TASK DETAILS:
Pull every line containing "Várudvar" from the entries.

MATERIAL SUPPLIED:
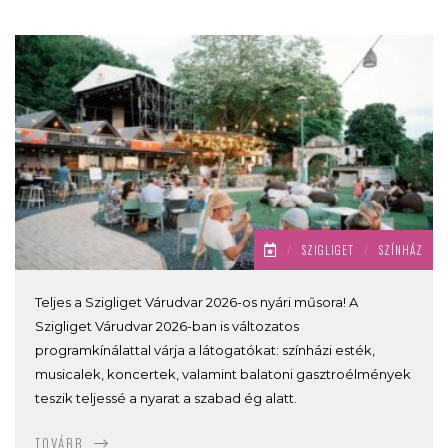
/
SZIGLIGET
/
SZÍNHÁZ
Teljes a Szigliget Várudvar 2026-os nyári műsora! A
Szigliget Várudvar 2026-ban is változatos
programkínálattal várja a látogatókat: színházi esték,
musicalek, koncertek, valamint balatoni gasztroélmények
teszik teljessé a nyarat a szabad ég alatt.
TOVÁBB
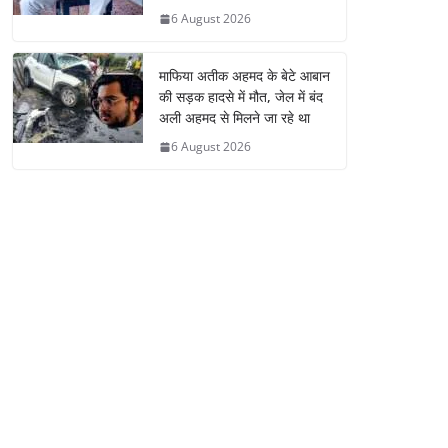
6 August 2026
माफिया अतीक अहमद के बेटे आबान
की सड़क हादसे में मौत, जेल में बंद
अली अहमद से मिलने जा रहे था
6 August 2026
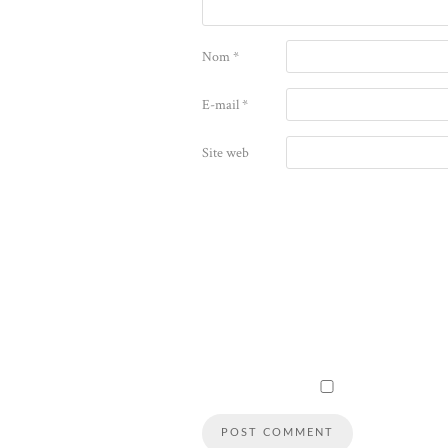
Nom
*
E-mail
*
Site web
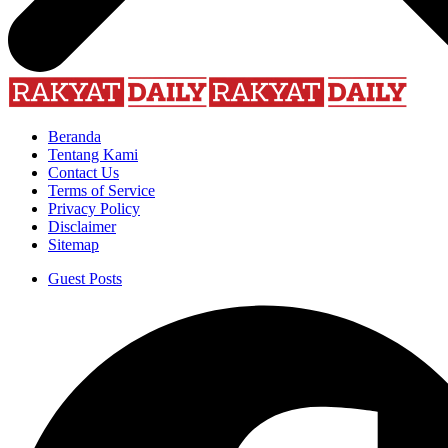
Beranda
Tentang Kami
Contact Us
Terms of Service
Privacy Policy
Disclaimer
Sitemap
Guest Posts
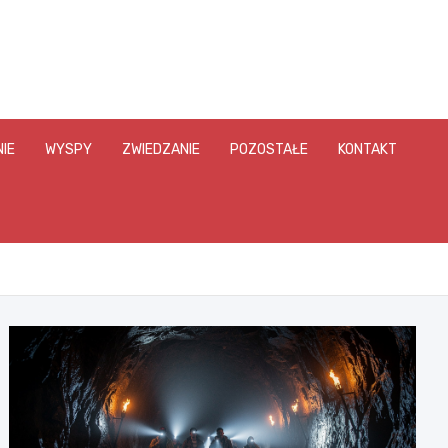
IE
WYSPY
ZWIEDZANIE
POZOSTAŁE
KONTAKT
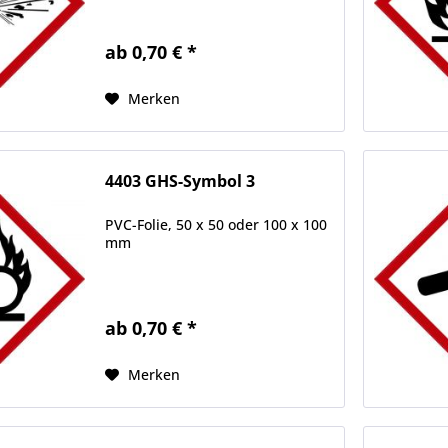
ab 0,70 € *
Merken
4403 GHS-Symbol 3
PVC-Folie, 50 x 50 oder 100 x 100
mm
ab 0,70 € *
Merken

ANSWER:
Teljes a Szigliget Várudvar 2026-os nyári műsora! A
Szigliget Várudvar 2026-ban is változatos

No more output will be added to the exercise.